Marchés, tendances et perspectives précieuses sur le monde du commerce extérieur : autour d’une tasse de café avec le CEO de KOCH, Nicolas Menge.
Comment le secteur de l’exportation évoluera à l’avenir et pourquoi l’esprit pionnier reste aujourd’hui essentiel.
Monsieur Menge, comment êtes-vous arrivé dans le commerce extérieur ?
À l’époque, la phase d’orientation n’a pas été simple. Je voulais en fait devenir menuisier ou étudier le sport. Mais mon père m’a convaincu que mon goût pour les langues, mon sens de la communication et mon intérêt pour d’autres cultures pourraient être mieux mis à profit dans le commerce extérieur que dans un gymnase ou derrière une scie à ruban.
Mon mentor dans mon entreprise formatrice avait encore un véritable esprit pionnier : un seul téléphone sur son bureau et, sans beaucoup de correspondance écrite, il gardait ses clients sous contrôle. Cela m’a impressionné. En tant qu’apprenti, j’ai ensuite dû effectuer mon premier voyage à l’étranger. Je suis allé en Iran, et les expériences que j’ai pu y vivre m’ont marqué.
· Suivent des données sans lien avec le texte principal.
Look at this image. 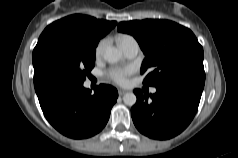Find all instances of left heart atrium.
Here are the masks:
<instances>
[{"instance_id":"39dd6f15","label":"left heart atrium","mask_w":238,"mask_h":158,"mask_svg":"<svg viewBox=\"0 0 238 158\" xmlns=\"http://www.w3.org/2000/svg\"><path fill=\"white\" fill-rule=\"evenodd\" d=\"M133 68L131 67H115L109 71V77L117 84H126L128 77L132 74Z\"/></svg>"}]
</instances>
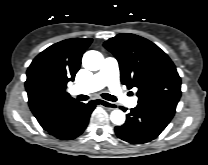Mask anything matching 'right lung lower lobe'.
<instances>
[{
	"label": "right lung lower lobe",
	"mask_w": 208,
	"mask_h": 165,
	"mask_svg": "<svg viewBox=\"0 0 208 165\" xmlns=\"http://www.w3.org/2000/svg\"><path fill=\"white\" fill-rule=\"evenodd\" d=\"M94 109V101L87 104L76 102L54 114L40 125L50 135L60 140L74 139L83 133Z\"/></svg>",
	"instance_id": "obj_1"
}]
</instances>
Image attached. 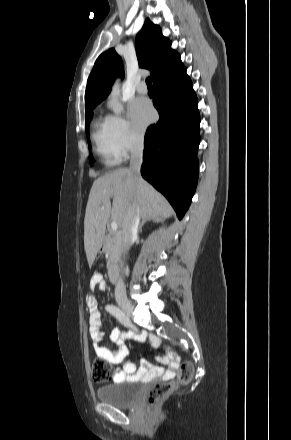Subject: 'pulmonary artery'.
Segmentation results:
<instances>
[{
	"label": "pulmonary artery",
	"instance_id": "1",
	"mask_svg": "<svg viewBox=\"0 0 291 440\" xmlns=\"http://www.w3.org/2000/svg\"><path fill=\"white\" fill-rule=\"evenodd\" d=\"M137 92H138L139 94H147V92H148V88H147V85H146V83H145L144 81H141V82L138 84V86H137Z\"/></svg>",
	"mask_w": 291,
	"mask_h": 440
}]
</instances>
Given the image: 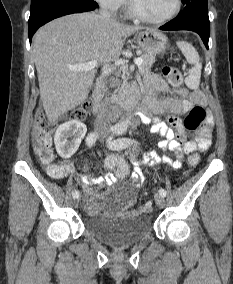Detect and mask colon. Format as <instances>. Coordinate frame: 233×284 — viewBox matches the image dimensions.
I'll return each mask as SVG.
<instances>
[{
    "mask_svg": "<svg viewBox=\"0 0 233 284\" xmlns=\"http://www.w3.org/2000/svg\"><path fill=\"white\" fill-rule=\"evenodd\" d=\"M163 74L172 86H180L182 83L181 72L174 67H164ZM92 108V103L86 101L79 108L75 109L71 113V117L74 120H84L89 114ZM206 120V111L201 105L193 106L185 117L183 124L186 130L194 131ZM55 131V124L50 121L45 112L40 109L36 114V121L34 125V149L39 160L43 164H49L54 157L51 145L52 134ZM198 155H191L188 159V163L191 166H195L199 163ZM106 168L111 171L116 179H123L129 173V167L127 163L118 155H111L106 159ZM141 212H150L151 205L144 204L139 209Z\"/></svg>",
    "mask_w": 233,
    "mask_h": 284,
    "instance_id": "colon-1",
    "label": "colon"
}]
</instances>
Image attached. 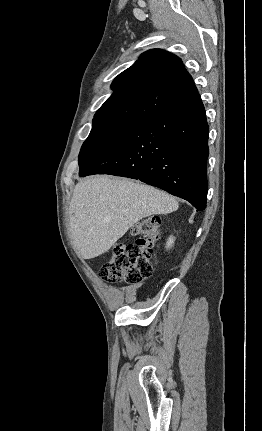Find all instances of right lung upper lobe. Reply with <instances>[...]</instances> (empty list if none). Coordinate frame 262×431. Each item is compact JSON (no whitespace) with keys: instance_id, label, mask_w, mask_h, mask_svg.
I'll return each mask as SVG.
<instances>
[{"instance_id":"right-lung-upper-lobe-1","label":"right lung upper lobe","mask_w":262,"mask_h":431,"mask_svg":"<svg viewBox=\"0 0 262 431\" xmlns=\"http://www.w3.org/2000/svg\"><path fill=\"white\" fill-rule=\"evenodd\" d=\"M111 88L114 93L96 112L93 125L137 124L198 94L181 59L160 49L143 53Z\"/></svg>"}]
</instances>
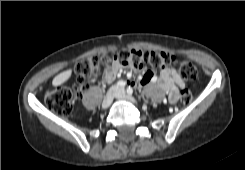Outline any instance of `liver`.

Peu importe la culture à laquelle on s’intéresse, au final, ce sont les relations humaines qui font la force d’un commerce solide et durable. C’est toujours le cas aujourd’hui.
Comment le commerce extérieur a-t-il évolué à l’ère de la mondialisation ?
L’époque où l’on embarquait sur un bateau bananier pour l’Amérique du Sud afin d’y conclure des affaires en personne est définitivement révolue. Avec la mondialisation et les nouveaux moyens de communication, le commerce extérieur classique est devenu beaucoup plus anonyme. Aujourd’hui, tout le monde peut acheter ou vendre des marchandises partout dans le monde. D’un autre côté – et c’est aussi là une opportunité pour nous – les affaires exigent de plus en plus un service direct auprès du client. Celui-ci complète le simple facteur buy-and-sell par une composante essentielle : grâce à une collaboration plus étroite, il devient automatiquement possible de mieux connaître le client. Le KYC fait d’ailleurs partie des exigences imposées par les directives de conformité.

« Les pays industrialisés doivent garantir la durabilité. »
Mot-clé conformité : les directives, de plus en plus strictes, ne constituent-elles pas plutôt un facteur perturbateur pour les processus commerciaux habituels ?
Les directives de conformité sont nécessaires. Nous vivons dans un monde déséquilibré et, selon moi, les pays industrialisés doivent garantir la durabilité. Qu’il s’agisse de la loi sur le devoir de vigilance dans la chaîne d’approvisionnement, d’un contrôle plus précis des obligations d’autorisation d’exportation ou du fait de faire vivre le Code of Conduct par ses collègues et collaborateurs.
Tout cela doit conduire à une prise de conscience plus respectueuse des ressources et à un sens de la justice, capable de faire en sorte que, par exemple, les sites de production dans les pays émergents offrent de meilleures conditions de travail aux personnes. Bien entendu, la mise en œuvre interne des exigences de conformité en constante évolution est un travail à plein temps. Mais c’est une contribution que nous devons et pouvons apporter.

Où voyez-vous le commerce extérieur dans 20 ans ?
Un commerçant international doit faire preuve d’esprit pionnier. Cette guilde particulière a toujours été capable de s’adapter à différentes conditions et de se réinventer en permanence. C’est presque darwinien. Lorsqu’un pays introduit de nouveaux obstacles commerciaux, le commerce extérieur s’adapte. Lorsqu’il y a de nouvelles réglementations en matière de conformité, le commerce extérieur les met en œuvre. Lorsque les prix deviennent plus transparents grâce à la mondialisation, les concepts sont adaptés en conséquence. La situation géopolitique en constante évolution dans de nombreux pays exige un haut niveau de flexibilité. Il ne faut pas oublier que nous sommes aussi le lien entre les cultures. Tant qu’il y aura des frontières, il y aura toujours du commerce extérieur.
Qu’est-ce qui fait de KOCH Consulting + Export un prestataire de services particulier et quels objectifs poursuivez-vous avec KOCH ?
Notre marque de fabrique est la relation personnelle aussi bien avec nos clients qu’avec nos fournisseurs. Nous mettons les deux parties en relation et veillons ainsi à une compréhension mutuelle dans le cadre des projets. De plus, nous avons un taux de rotation du personnel très faible. Si vous nous appelez à nouveau dans cinq ans, vous aurez le même interlocuteur au téléphone. Cela crée une base de confiance.
Notre objectif est de continuer à développer notre accompagnement client durable et transparent, d’ouvrir de nouveaux marchés et de conserver notre base solide.